Thank you Pattie. Since my boy doesn't like to sport a long coat, I keep him mostly in a longer puppy cut, (panting like crazy, we play very much so he gets really dusty, likes to swim, rainy country...so all in all it's just better for everyone him having shorter coat). I believe that's a good book, but I just don't need it that much . I didn't no it's only about grooming, so thnx, you helped me already.

I looked on Amazon for that book by Dorothy Goodale. Out of 16 reviews 6 people give it 1 star. You can read comments like this one: 
'I was very disappointed with this book, since it completely ignored health issues that should be watched in the breed. The book seems quite generic in nature and could apply to almost any breed.'

And this is exactly the reason why I'm asking which books are good. I want to avoid this kind of generic info books. With so many similar reviews I won't be buying this one. 

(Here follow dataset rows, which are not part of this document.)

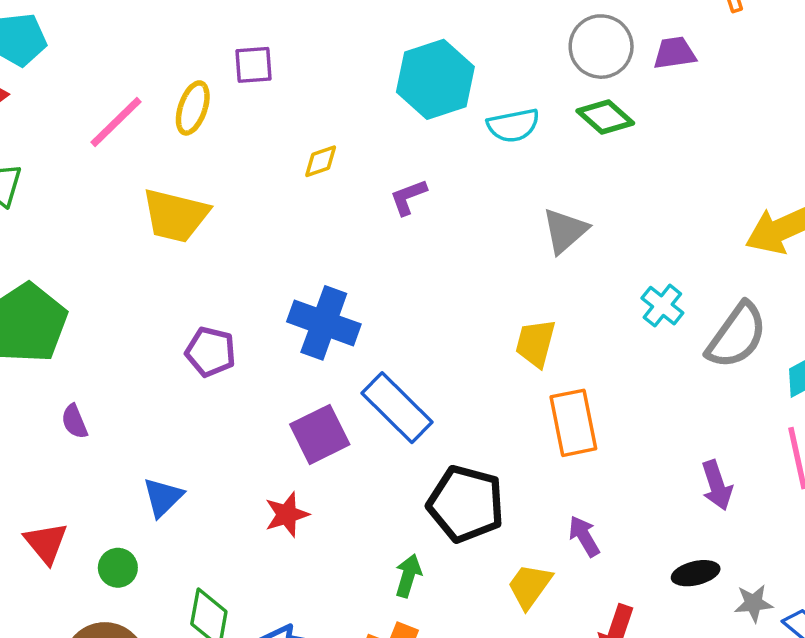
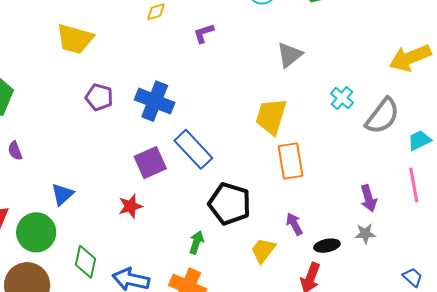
yellow trapezoid: (535, 343) -> (271, 116), size x1.4
purple pentagon: (211, 352) -> (99, 97), moved
green circle: (118, 568) -> (36, 232), size x1.8
black ellipse: (696, 573) -> (327, 246), moved
gray star: (754, 603) -> (365, 234), moved

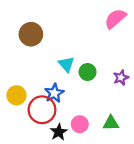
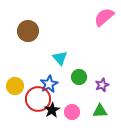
green circle: (88, 72) -> (79, 77), moved
purple star: (121, 78) -> (102, 85), moved
black star: (59, 132) -> (52, 110), moved

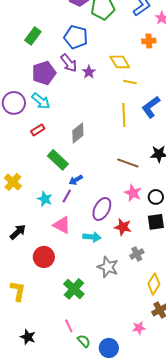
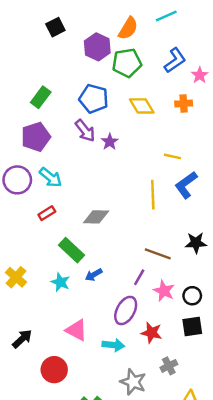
yellow diamond: (120, 62) -> (142, 106), moved
purple pentagon: (44, 73) -> (36, 137), moved
yellow line: (130, 82) -> (172, 156), moved
gray diamond: (78, 133) -> (96, 217), turned 40
purple line: (67, 196) -> (139, 277), moved
cyan star: (45, 199) -> (60, 282), moved

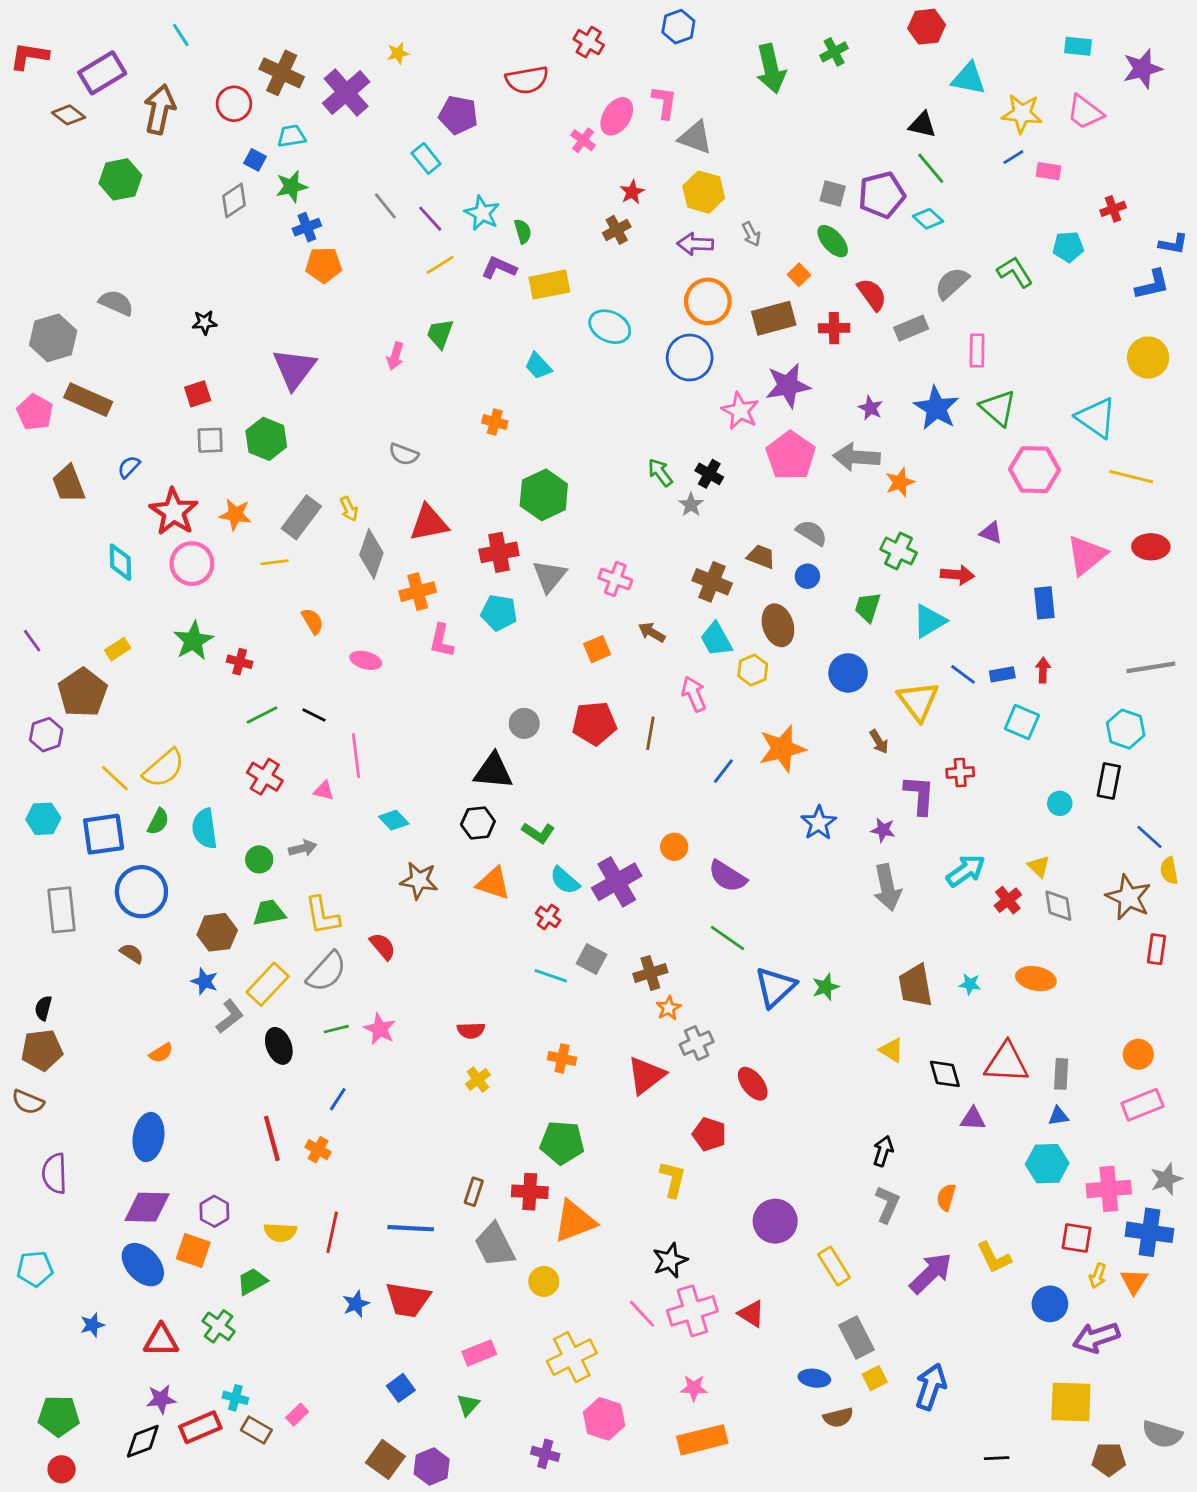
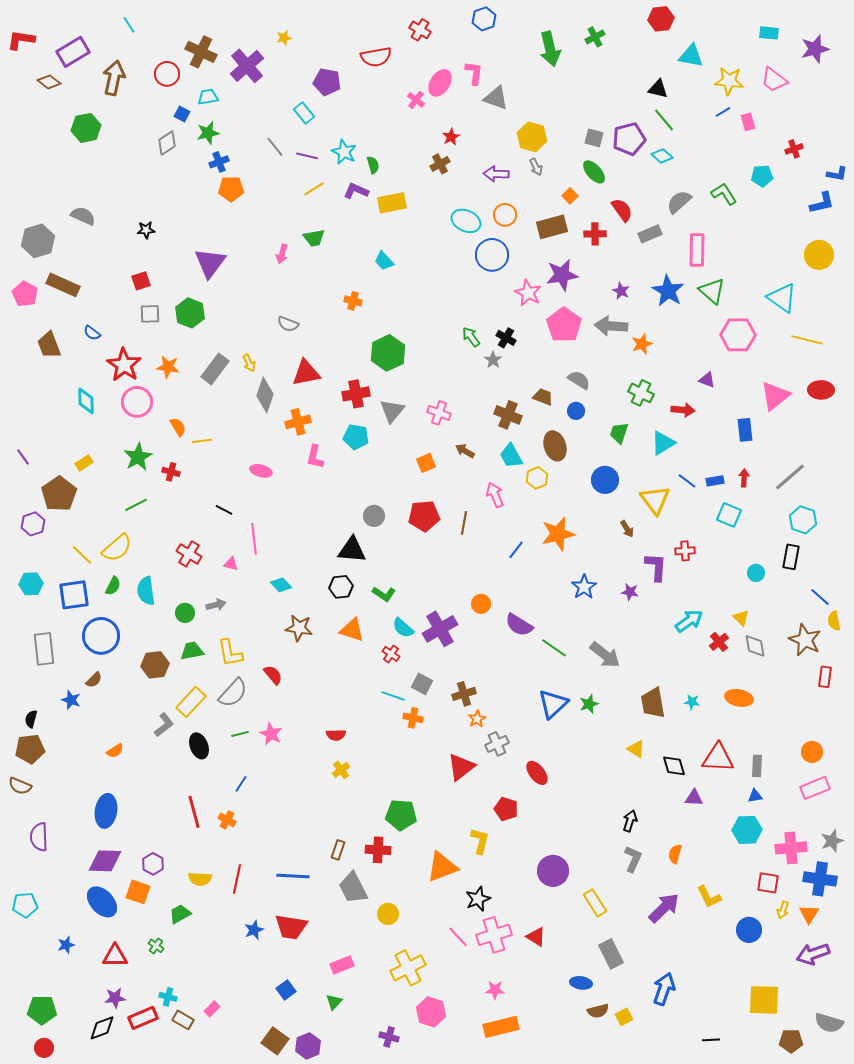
pink rectangle: (1049, 171) -> (748, 122), turned 66
yellow hexagon: (704, 192) -> (532, 137), moved
purple line: (430, 219) -> (307, 156), turned -35
orange circle: (708, 301) -> (505, 215), size x0.7
cyan ellipse: (610, 327) -> (466, 221), moved
green trapezoid: (440, 334) -> (314, 238), turned -120
pink rectangle: (977, 350) -> (697, 250), size x1.4
blue semicircle: (129, 467) -> (92, 333), turned -96
yellow line: (275, 562) -> (202, 441), moved
orange semicircle: (312, 621) -> (178, 427), moved
gray line: (1151, 667) -> (790, 477), moved, turned -32
green line: (262, 715) -> (136, 505), moved
gray arrow: (887, 887) -> (605, 655), moved, turned -40
green line: (727, 938) -> (554, 648), moved
brown semicircle: (132, 953) -> (94, 680), turned 102
blue star: (205, 981) -> (71, 700), moved
orange cross: (562, 1059) -> (413, 718), moved
orange triangle: (575, 1221) -> (442, 867), moved
green cross: (219, 1326) -> (156, 946), size x0.7
purple arrow: (1096, 1338) -> (813, 954), moved
yellow square: (875, 1378) -> (624, 1017), moved

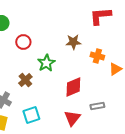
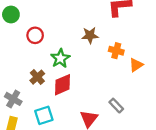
red diamond: (73, 87) -> (63, 85), moved
gray rectangle: (97, 106) -> (116, 106), turned 56

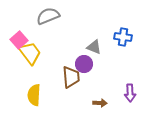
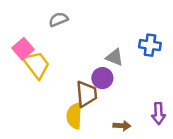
gray semicircle: (48, 16) -> (58, 19), size x0.7
yellow semicircle: (34, 95) -> (74, 116), moved

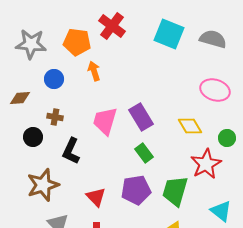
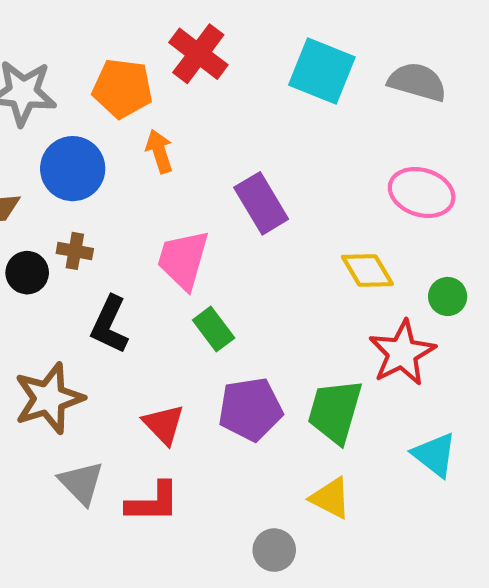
blue circle: (54, 79) -> (73, 169), size x1.5
purple rectangle: (141, 117) -> (261, 203), moved
black circle: (33, 137) -> (27, 273), moved
green rectangle: (144, 153) -> (214, 329), moved

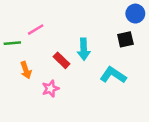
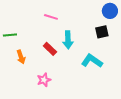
pink line: (36, 30) -> (51, 17), moved, turned 48
pink star: (50, 89) -> (44, 80), moved

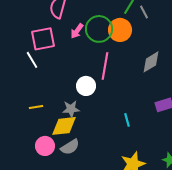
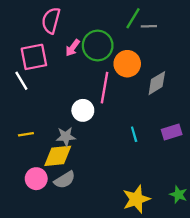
gray line: (144, 12) -> (149, 26), turned -64
orange circle: (120, 30) -> (127, 64), moved
cyan line: (127, 120) -> (134, 134), moved

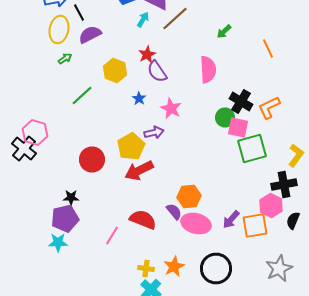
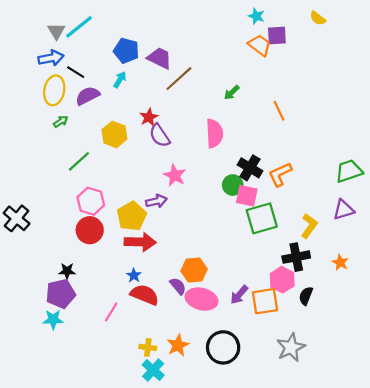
black line: (79, 12) -> (76, 72), turned -30
cyan arrow: (143, 20) -> (120, 80), moved
blue star: (139, 98) -> (134, 275), moved
pink hexagon: (35, 132) -> (91, 201), moved
red arrow: (139, 170) -> (140, 242), turned -152

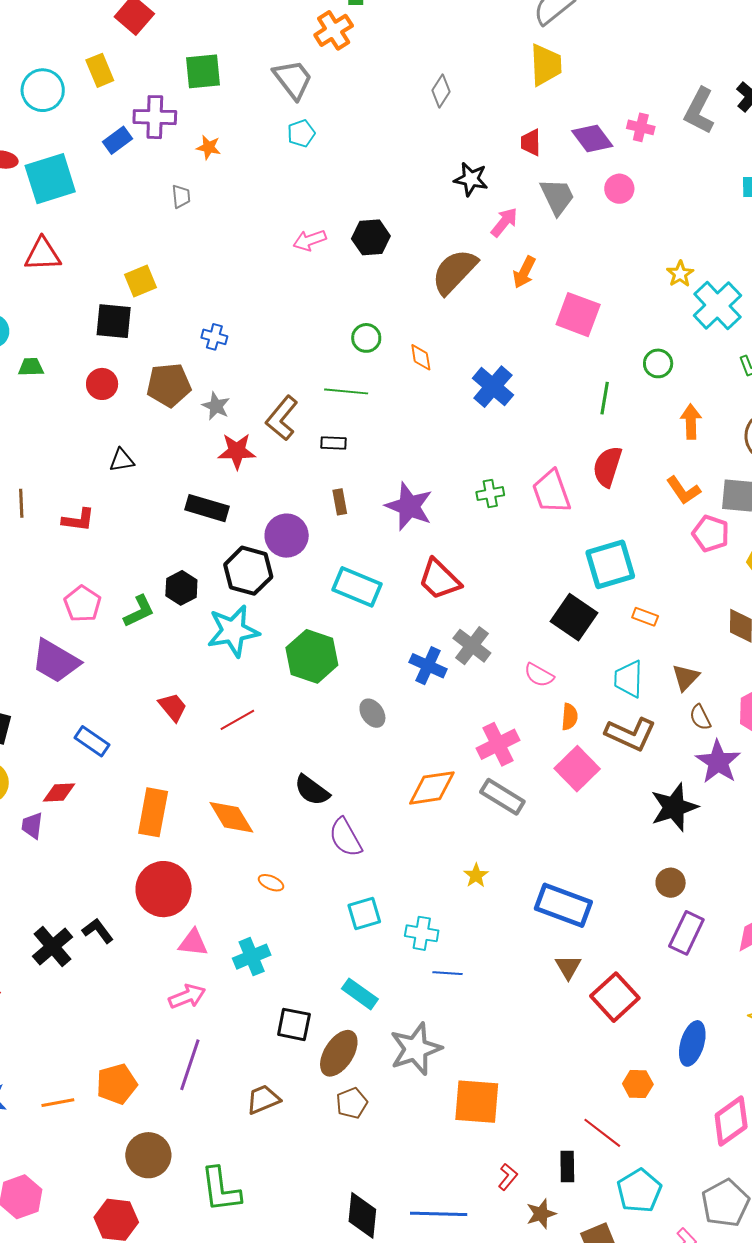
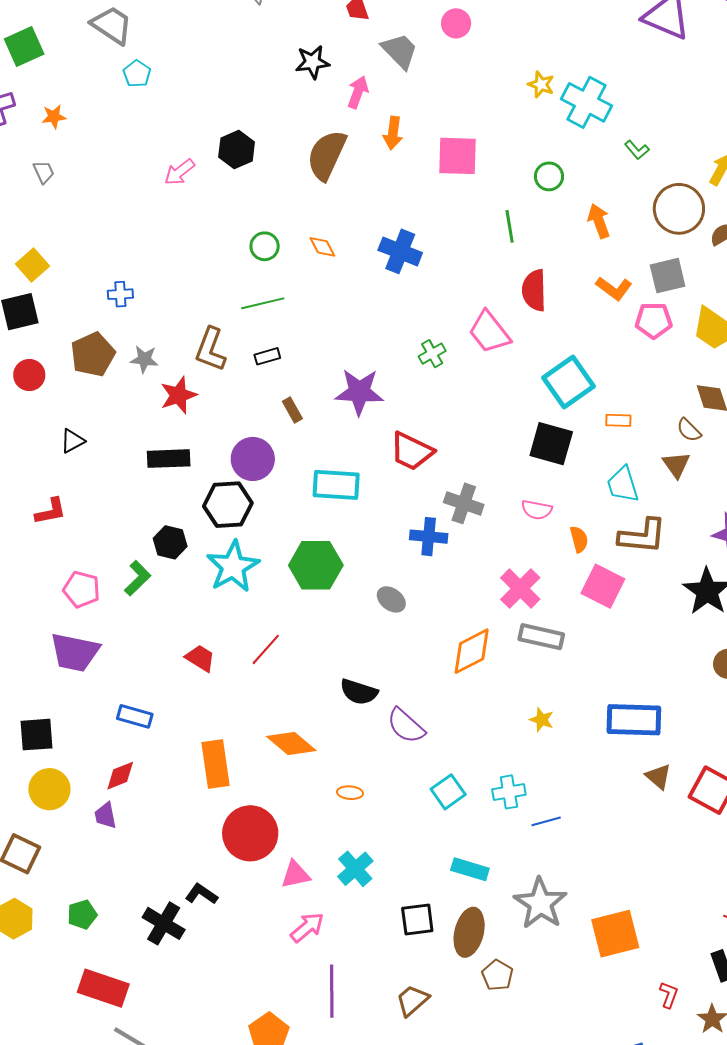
brown semicircle: (700, 717) -> (689, 430), moved

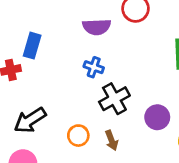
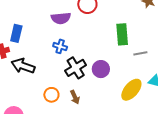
purple circle: (157, 117) -> (101, 69), moved
black arrow: (30, 120) -> (23, 66), moved, turned 55

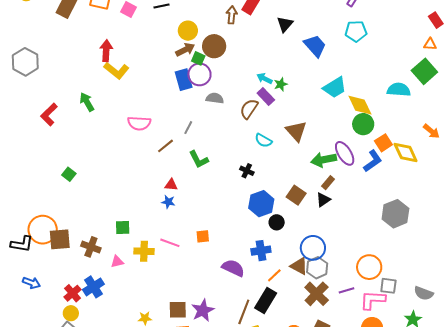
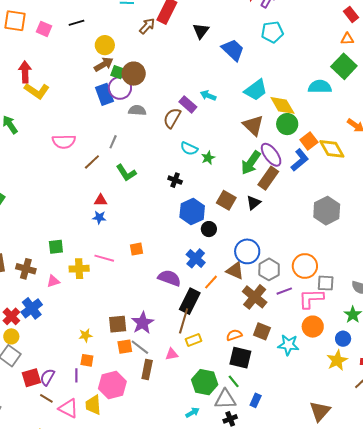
brown arrow: (232, 15) -> (147, 26), turned 42
brown circle: (214, 46) -> (134, 74), moved
cyan arrow: (265, 79) -> (208, 95), moved
green star: (281, 84) -> (208, 158), moved
brown triangle: (296, 131) -> (253, 125), moved
green arrow: (324, 160) -> (251, 163), turned -40
brown rectangle: (328, 183) -> (268, 178), moved, size x1.6
blue cross: (261, 251) -> (196, 258), turned -36
gray hexagon: (317, 268) -> (269, 269), moved
black rectangle: (266, 301) -> (190, 301), moved

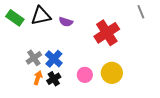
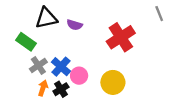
green rectangle: (15, 18) -> (26, 42), moved
yellow circle: (112, 73) -> (113, 82), moved
pink circle: (85, 75) -> (79, 76), moved

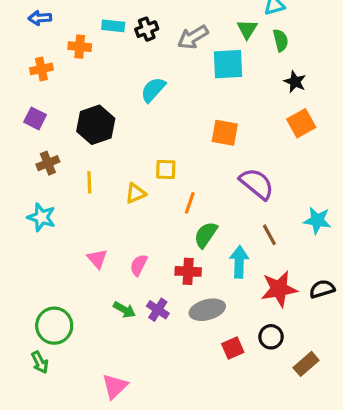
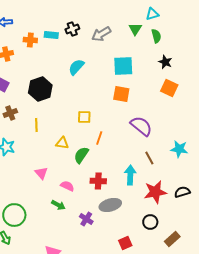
cyan rectangle: (113, 26) -> (51, 35), moved
cyan square: (228, 64) -> (123, 66), moved
orange square: (301, 123) -> (169, 88), turned -36
yellow triangle: (136, 193) -> (62, 143), moved, turned 32
green semicircle: (206, 235) -> (81, 155), moved
pink semicircle: (139, 265) -> (67, 186), moved, turned 88
purple cross: (158, 310) -> (86, 219), moved
red square: (233, 348) -> (125, 243), moved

Kind of information that I would like to read is mostly about character, health, and some specific havanese things. History of the breed and that kind of stuff I can find everywhere on the net, and I feel that as not being breeder i don't have anything on that sort of information. 
To sum it up, I'm looking for some useful information I think. 

What about "Bichon Havanese" by Zoila Portuondo Guerra?

Have a good day all.


----------



## Pattie (Jun 25, 2008)

Yes, I have Zoila's book in two forms. It is also a wonderful book. As far as Dorothy's book, I truly believe it is a must have for us. I have my copy in front of me and chapters deal with the History of the Havanese, from the originator of the breed in America; the then standard, Grooming, etc. I love this book because it was written by Dorothy and I am a history nut about the Havanese. She also lists her original dogs and their origins.

I enjoy Zoila's book for the same reasons as I do Dorothy's. 

The Canadian book is not only about grooming, but is a fine reference re: grooming for both companion pups and show dogs.

I also have Diane Klumb's book which is also good in some respects. Frankly, I can't get enough material on the Havanese. 

Whichever books you decide to get, I'm sure you will completely enjoy them.


----------